Project deliverables
We always work with the aim of publishing: whether at a workshop or a conference. The report can reflect this goal and take the form of a submission-ready paper. See the paper writing guide for structure and formatting.
- Report: a comprehensive document detailing methodology, experiments, results, and discussion. Let me know when you want to start writing and I will share a template (through an overleaf project linked to a GitHub repository, see below).
- Midterm presentation (MT only): ~15 minutes, after 2-3 months.
- Final presentation: ~15 minutes, summarizing the entire project.
Positive results are not necessary for a good grade. We evaluate methodology, ideas, initiative, and presentation quality.
Presentation guidelines
- DISCO presentation template (PowerPoint) (latex presentations are also possible).
- Target 14-15 minutes (not more than 16). Practice to stay within this window.
- After your talk, there will be a Q&A of 15-30 minutes. Expect at least four people in the audience (including me and Prof. Wattenhofer).
- I will always do at least one mock presentation with you before the real one. You should treat this Mock presentation as the final one, come prepared.
- Follow the presentation and report guidelines.
Best practices
- Back up your results. Save experiment outputs (JSON, CSV, etc.) and push them to GitLab. Lost results mean rerunning expensive experiments.
- Repeat experiments to establish uncertainty. Always report variance or confidence intervals.
- Log everything. Use Weights & Biases or similar. It is better to log something and not use it than to have to rerun an experiment because you forgot to track a metric.
- Create a figure notebook. Maintain a Python notebook that regenerates all tables and figures from saved data. This is required at the end of the project.
- Start writing early. You cannot write the full report from day one, but sections like the data description or related work can be drafted early. See the paper writing guide for more.
Repositories
Your project will use up to three repositories, each with a distinct purpose:
- ETH GitLab: the group’s internal archive. Everything related to your project goes here: thesis/report PDF, presentation slides, and all code. Think of it as the ETH arXiv for the group.

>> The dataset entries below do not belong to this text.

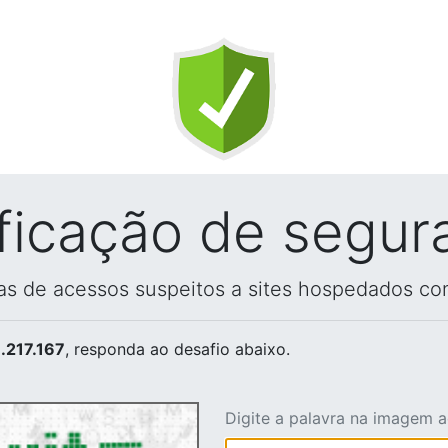
ificação de segur
vas de acessos suspeitos a sites hospedados co
.217.167
, responda ao desafio abaixo.
Digite a palavra na imagem 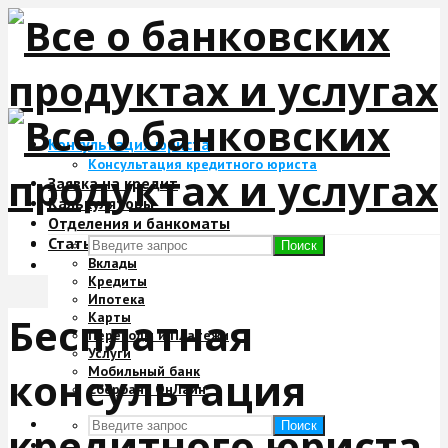
Консультация юриста
Консультация кредитного юриста
Заявка на кредит
Калькуляторы
Отделения и банкоматы
Статьи
Поиск
Вклады
Кредиты
Ипотека
Карты
Бесплатная
Переводы и Платежи
Услуги
Мобильный банк
консультация
Сбербанк ОнЛайн
Поиск
кредитного юриста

- Overleaf / LaTeX backup: source code for your paper or thesis. Linked to the student project template via GitHub.
- Public GitHub (optional): if we publish a paper, we will create a clean, minimal public repository on the DISCO GitHub account for maximum visibility.
Finishing up
Repository
Push to your GitLab repository:
- The latest version of your code.
- The presentation slides and report as PDFs.

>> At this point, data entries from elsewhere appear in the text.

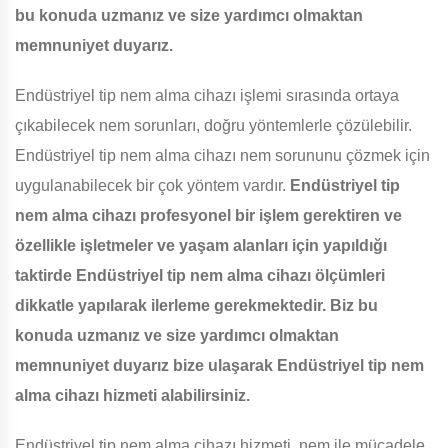
bu konuda uzmanız ve size yardımcı olmaktan
memnuniyet duyarız.
Endüstriyel tip nem alma cihazı işlemi sırasında ortaya
çıkabilecek nem sorunları, doğru yöntemlerle çözülebilir.
Endüstriyel tip nem alma cihazı nem sorununu çözmek için
uygulanabilecek bir çok yöntem vardır.
Endüstriyel tip
nem alma cihazı profesyonel bir işlem gerektiren ve
özellikle işletmeler ve yaşam alanları için yapıldığı
taktirde Endüstriyel tip nem alma cihazı ölçümleri
dikkatle yapılarak ilerleme gerekmektedir. Biz bu
konuda uzmanız ve size yardımcı olmaktan
memnuniyet duyarız bize ulaşarak Endüstriyel tip nem
alma cihazı hizmeti alabilirsiniz.
Endüstriyel tip nem alma cihazı hizmeti, nem ile mücadele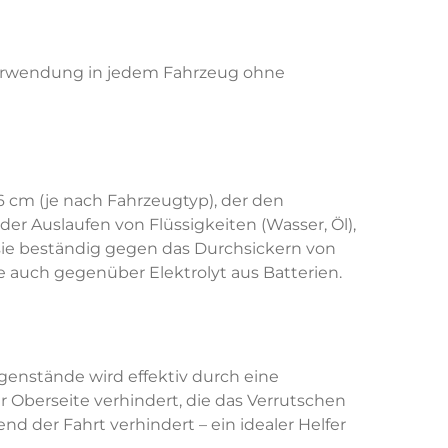
 Verwendung in jedem Fahrzeug ohne
6 cm (je nach Fahrzeugtyp), der den
r Auslaufen von Flüssigkeiten (Wasser, Öl),
sie beständig gegen das Durchsickern von
e auch gegenüber Elektrolyt aus Batterien.
genstände wird effektiv durch eine
r Oberseite verhindert, die das Verrutschen
 der Fahrt verhindert – ein idealer Helfer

This must be ready by the day of your presentation.
Submission
The requirements below are those of our group. It is your responsibility to check for any additional requirements from your department or study program. Double check the D-INFK official guidelines or the D-ITET official guidelines.

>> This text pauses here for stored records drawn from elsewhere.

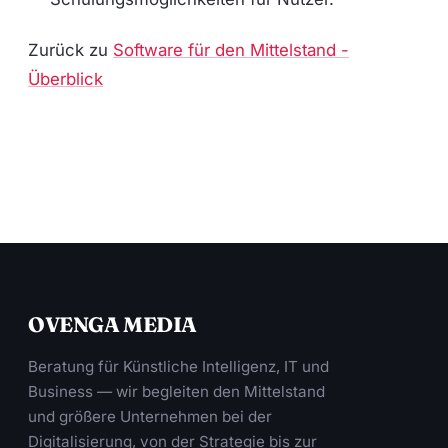
Zurück zu
Software für den Mittelstand -
Überblick
OVENGA MEDIA
Beratung für Künstliche Intelligenz, IT und
Business — wir begleiten den Mittelstand
und größere Unternehmen bei der
Digitalisierung, von der Strategie bis zur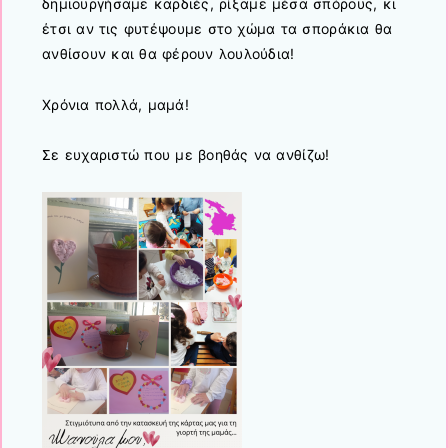
δημιουργήσαμε καρδιές, ρίξαμε μέσα σπόρους, κι
έτσι αν τις φυτέψουμε στο χώμα τα σποράκια θα
ανθίσουν και θα φέρουν λουλούδια!
Χρόνια πολλά, μαμά!
Σε ευχαριστώ που με βοηθάς να ανθίζω!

- Generate a PDF of your report. Ensure the first page shows the correct project type (e.g., “Bachelor’s Thesis”, “Master’s Thesis”, “Semester proect”, “Practical work”, etc.).
- Fill in and sign the declaration of originality. The title must match exactly.
- Email both files to:
- Me (your supervisor)
- Prof. Wattenhofer (wattenhofer@ethz.ch)
- The assistant (beatfu@ethz.ch)
- For D-INFK students: the studies office (studiensekretariat@inf.ethz.ch).
- Before doing so, ask me if the project should be confidential or not (in which case it should be mentioned in the submission mail). Typically, we keep the thesis confidential if we submit a paper.
Additional resources
- A Practical Guide to Writing your First Paper(s): structure, writing heuristics, figures, tables, and more.
- A Practical Guide to Format Your References: BibTeX conventions, citation keys, and entry templates.